Waste not, want not
Landfill operators are cashing in on the clean energy craze.
Altamont Landfill
Things are different now. Although the amount of waste the United States generates each day rose by about one pound per person between 1980 and 2006, increased recycling and recover rates meant the amount headed to landfills decreased by about a pound as well. Still, 138.2 million tons of waste are sent to the nation’s 1,754 operating landfills annually. Seattle alone sends a mile-long train filled with garbage to Oregon every day.
On the West Coast, there’s an estimated1.5 million tons of capacity left in the region’s landfills, which currently accept 64 million tons of waste annually. That’s enough to last about 24 years.
However, landfill operators are now finding new ways to increase landfill capacity—and also limit environmentally and financially costly problems after a landfill is closed—by turning to waste-to-energy technologies that have finally come of age.
Incineration nation
Waste-to-energy is hardly new. Cultures have burned trash to create energy (heat) and manage waste for centuries. In the United States, trash incinerators appeared in places like New York City in the 1800s, but the technology by and large fell out of favor during the 1980s and 1990s, due to concerns over air quality and emissions, as well as an inability to compete with cheap power prices in some regions.

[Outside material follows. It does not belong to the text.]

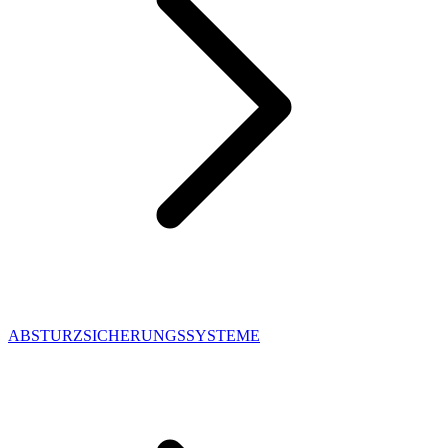
ABSTURZSICHERUNGSSYSTEME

According to the National Solid Waste Management Association, in 2004—when nearly 137 million tons of waste was sent to landfills—it cost garbage haulers about $35 to dump a ton of trash in a landfill. So-called “tipping fees” at landfills with incinerators are higher however, thanks to their higher capital costs (between $110,000 and $140,000 per daily ton of capacity) and stringent regulations. In 2004, average tipping fees at incinerators reached more than $60 per ton.